Isemin A. Isemin (1) and Oluwatoyin O. Akinsete (2)

(1) Department of Petroleum Engineering, University of Uyo

(2) Department of Petroleum Engineering, University of Ibadan

Abstract – Pressure-Volume-Temperature (PVT) behaviour plays a significant role in determining reservoir fluid properties in petroleum reservoirs. Experimental data are difficult and expensive to obtain, while physics-based empirically derived equations vary from one region to another. This research proposes a Stacking Ensemble Learning (SEL) model to predict the Pressure-Volume-Temperature (PVT) properties of reservoir fluids, specifically Gas Solubility (Rs) and Bubble Point Pressure (Pb). The study compares this advanced ensemble method against Standalone Machine Learning (SAML) models (Artificial Neural Network, ANN; Support Vector Machine, SVM; and Decision Tree, DT) and traditional empirical correlations. The SEL algorithm was first designed; multiple algorithms were combined to create a stronger predictor. The base estimators used for initial predictions are the Decision Tree Regressor (DTR), the Extra Trees Regressor (ETR), and the Random Forest Regressor (RFR).
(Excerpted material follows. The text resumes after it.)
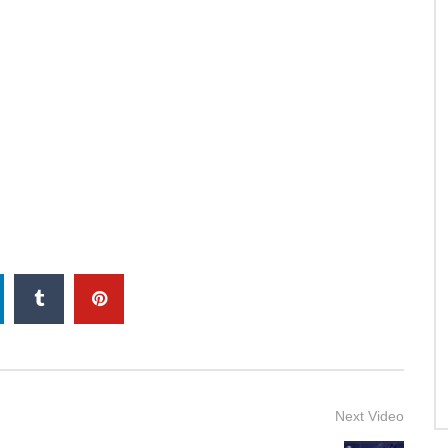
Next Video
The base estimators’ predictions were combined using a RidgeCV meta-model to produce the final output. Statistical results on prediction accuracy, model performance, and reliability demonstrate that the Stacking Ensemble technique achieves superior accuracy compared with SAML and widely used empirical correlations, offering a cost-effective alternative to difficult experimental procedures.

Keywords – PVT Properties, Ensemble Learning, Machine Learning, Gas Solubility, Bubble Point Pressure

1.0 INTRODUCTION

Research into PVT studies continues to garner increasing interest in the petroleum industry, as accurate determination and prediction of the fluid properties of oil and gas samples from a flowing well help to understand reservoir fluid behaviour. The determination and accurate description of crude oil properties have been useful in solving reservoir engineering problems, and this is heavily dependent on a good understanding of the crude’s physical properties. Areas where reservoir fluid properties play important roles in reservoir engineering include reserves estimation, well testing, material balance calculations, efficiency of enhanced oil recovery methods, and the prediction of reservoir performance. The importance of accurately estimating PVT properties cannot be overemphasised for engineering calculations and decision-making across the different stages of oil field life (Khabibullin et al., 2014; Dokla et al., 1990). Since comprehensive, consistent, or experimentally measured data are often unavailable, several region-specific, empirically derived PVT correlations have been developed. Research has shown that empirical correlations, aside from being an economical method for reservoir studies and decision-making, can, with varying simplified assumptions, predict fluid properties where experimental information is insufficient, similar to the laboratory PVT method.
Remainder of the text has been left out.